Quel traitement d’un ulcère gastroduodénal à Helicobacter pylori?

1 ) Situation clinique :

Mme L.C.M, âgée de 45 ans, à qui j’ai fait pratiquer une fibroscopie gastrique pour épigastralgies intenses et persistantes, me consulte avec les résultats de celle-ci. Elle présente un ulcère gastrique avec présence, à la biopsie, d’Helicobacter pylori.Capture d’écran 2014-05-29 à 13.55.05

2 ) Question :

À ce jour quel est le traitement d’un ulcère gastroduodénal à Helicobacter Pylori ?

3 ) Recherche clinique :

« Helicobacter pylori (HP) est une bactérie Gram négatif qui colonise exclusivement la muqueuse gastrique. L’infection à HP est fréquente en France (entre 20 et 50 % dans la population adulte). Elle peut entrainer un ulcère gastrique ou duodénal dans environ 10% des cas et un cancer gastrique dans 1 % des cas. La prévalence de l’infection à HP diminue ainsi que l’incidence et la mortalité du cancer gastrique. La France se situe parmi les pays à faible incidence de cancer du gastrique et parmi les pays d’Europe de l’Ouest où l’incidence est la plus faible. HP n’est pas le seul facteur de risque reconnu du cancer gastrique (tabac). » 
Dépistage de l’infection à Helicobacter pylori. Recommandation en santé publique. Pertinence et populations concernées. HAS. Avril 2010

« H.pylori n’est pas envahissant, mais il colonise l’antre de l’estomac et les surfaces de la muqueuse gastrique de l’humain où il libère des protéines pathogènes qui induisent des lésions cellulaires et de l’inflammation. Une telle situation peut causer des symptômes cliniques d’infection tels qu’un ulcère duodénal ou un adénocarcinome de l’estomac. Les autres maladies courantes découlant d’une infection comprennent la gastroentérite, la gastrite antrale diffuse et le carcinome de l’estomac.1
D’après l’Organisation mondiale de Santé, H.P est un agent cancérogène de catégorie I. L’infection peut durer toute la vie si l’hôte n’est pas traité adéquatement et peut causer une gastrite chronique évoluant vers un ulcère gastroduodénale.Capture d’écran 2014-05-29 à 13.59.31 Le taux de mortalité varie selon le pays et l’âge, mais il est généralement faible, soit d’environ 2 à 4 % »… « La voie de transmission exacte est inconnue, mais il est probable que la transmission a lieu pendant l’enfance par contact fécal-oral ou oral-oral ou pendant une infection transitoire du tractus gastro-intestinal.

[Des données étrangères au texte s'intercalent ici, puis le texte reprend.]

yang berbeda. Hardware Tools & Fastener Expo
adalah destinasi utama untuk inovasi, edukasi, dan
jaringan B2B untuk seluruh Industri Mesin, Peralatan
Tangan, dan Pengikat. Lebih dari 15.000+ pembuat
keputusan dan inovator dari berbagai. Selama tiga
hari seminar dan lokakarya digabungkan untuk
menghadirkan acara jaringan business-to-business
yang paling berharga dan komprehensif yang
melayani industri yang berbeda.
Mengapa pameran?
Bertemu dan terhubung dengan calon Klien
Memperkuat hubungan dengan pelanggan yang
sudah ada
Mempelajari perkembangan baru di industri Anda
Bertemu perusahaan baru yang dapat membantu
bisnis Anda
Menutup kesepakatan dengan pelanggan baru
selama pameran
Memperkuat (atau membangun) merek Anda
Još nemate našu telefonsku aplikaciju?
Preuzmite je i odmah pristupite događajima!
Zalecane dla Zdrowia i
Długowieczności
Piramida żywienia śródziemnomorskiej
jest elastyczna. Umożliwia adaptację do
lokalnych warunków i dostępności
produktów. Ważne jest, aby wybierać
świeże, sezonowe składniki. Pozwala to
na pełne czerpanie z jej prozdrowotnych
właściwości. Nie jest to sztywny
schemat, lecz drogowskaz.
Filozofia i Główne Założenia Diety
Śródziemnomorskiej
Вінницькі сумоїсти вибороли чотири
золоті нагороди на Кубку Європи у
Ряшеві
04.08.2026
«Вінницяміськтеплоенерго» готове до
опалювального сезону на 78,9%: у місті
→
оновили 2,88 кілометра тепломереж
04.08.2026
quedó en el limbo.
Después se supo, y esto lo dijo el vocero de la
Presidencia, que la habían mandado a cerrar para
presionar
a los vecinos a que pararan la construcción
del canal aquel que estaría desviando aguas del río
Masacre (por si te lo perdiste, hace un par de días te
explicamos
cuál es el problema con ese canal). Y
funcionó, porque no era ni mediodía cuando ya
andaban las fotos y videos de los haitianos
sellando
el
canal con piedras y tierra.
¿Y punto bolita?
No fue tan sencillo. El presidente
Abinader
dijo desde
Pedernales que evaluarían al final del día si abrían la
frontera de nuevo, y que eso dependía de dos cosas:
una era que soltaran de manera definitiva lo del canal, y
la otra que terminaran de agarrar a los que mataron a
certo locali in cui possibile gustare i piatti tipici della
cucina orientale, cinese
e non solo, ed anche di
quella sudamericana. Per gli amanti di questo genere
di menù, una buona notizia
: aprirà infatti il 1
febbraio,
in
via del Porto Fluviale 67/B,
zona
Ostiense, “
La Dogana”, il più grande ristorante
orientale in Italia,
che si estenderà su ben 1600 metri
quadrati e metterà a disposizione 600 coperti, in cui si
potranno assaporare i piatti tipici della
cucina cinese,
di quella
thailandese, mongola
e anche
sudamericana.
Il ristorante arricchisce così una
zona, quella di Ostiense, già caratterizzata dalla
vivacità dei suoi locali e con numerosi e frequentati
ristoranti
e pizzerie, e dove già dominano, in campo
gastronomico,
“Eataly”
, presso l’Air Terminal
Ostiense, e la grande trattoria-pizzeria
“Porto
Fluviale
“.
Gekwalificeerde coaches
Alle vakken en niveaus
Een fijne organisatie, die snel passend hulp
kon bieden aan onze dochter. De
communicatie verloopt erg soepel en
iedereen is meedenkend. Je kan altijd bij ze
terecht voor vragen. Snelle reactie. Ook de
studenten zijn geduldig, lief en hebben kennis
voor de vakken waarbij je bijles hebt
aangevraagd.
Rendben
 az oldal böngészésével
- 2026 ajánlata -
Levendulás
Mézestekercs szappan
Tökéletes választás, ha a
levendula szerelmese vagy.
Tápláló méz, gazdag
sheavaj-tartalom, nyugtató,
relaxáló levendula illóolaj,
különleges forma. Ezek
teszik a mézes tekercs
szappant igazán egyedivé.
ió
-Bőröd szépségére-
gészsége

La bactérie peut aussi se transmettre par les aliments, l’air ou l’eau, car on a observé que les canalisations d’eau et d’égout étaient un agent de dissémination. »… « Sensibilité aux médicaments : La bactérie est sensible à la clarithromycine, à l’amoxicilline, à la tétracycline, à l’imipénem, au céfaclor, à la minocycline, à la siméthicone, au mésilate de gabexate et au kétoconazole. »… « Résistance aux médicaments : Certaines souches sont résistantes à des antibiotiques tel que la clarithromicine, l’érythrocine, l’ofloxacine et la métronidazole et ont une faible résistance à la tétracycline, à l’amoxicilline, aux fluroquinolones et à la rifabutine. »… «Du fait des résistances d’H.Pylori aux antibiotiques, ceux-ci peuvent être administrés avec un inhibiteur de la pompe à protons ou un composé de bismuth.»
HELICOBACTER PYLORI FICHE TECHNIQUE SANTÉ-SÉCURITÉ : AGENTS PATHOGÈNES. Agence de la santé publique du Canada… Date de modification : 2011-11-10

« SCHÉMA D’ÉRADICATION : Différents schémas de médication sont proposés pour l’éradication d’H.pylori (triple thérapie, thérapie quadruple, thérapie séquentielle et autres traitements). En optant pour l’un deux, on tiendra compte de la prévalence de la résistance envers certains antibiotiques dans la population. La résistance contre la clarithromycine en particulier peut augmenter le risque d’échec thérapeutique. Lorsque la résistance à la clarithromycine est présente chez plus de 15 à 20 % des patients, l’effet de la triple thérapie diminue fortement (diminution de pratiquement 60 % selon une méta-analyse). C’est pourquoi il est préférable d’éviter l’utilisation de la clarithromycine dans les régions où la prévalence de la résistance à la clarithromycine dépasse 15 à 20 % ou chez les patients ayant reçu un macrolide aupravant. »… « En Belgique, le schéma actuel (2009) correspond à la triple thérapie suivante, et est le traitement le plus recommandé. Pendant 7 à 10 jours deux fois par jour :

  • un inihibiteur de la pompe à protons (20 mg d’ésoméprazole, 30 mg de lansoprazole, 20 mg d’oméprazole, 40mg de pantoprazole ou 20 mg de rabéprazole) avant le repas
  • 1 gr d’amoxicilline ou 500mg de métronidazole
  • 500mg de clarithromycine.

Les patients doivent bien être informés du fait que la réussite du traitement dépend de la bonne observance thérapeutique. » Fiche de transparence. PRISE EN CHARGE DES TROUBLES GASTRIQUES- JUIN 2010
Date de recherche jusqu’au 1er avril 2012 :

Y a-t-il de nouvelles preuves concernant le traitement d’éradication ?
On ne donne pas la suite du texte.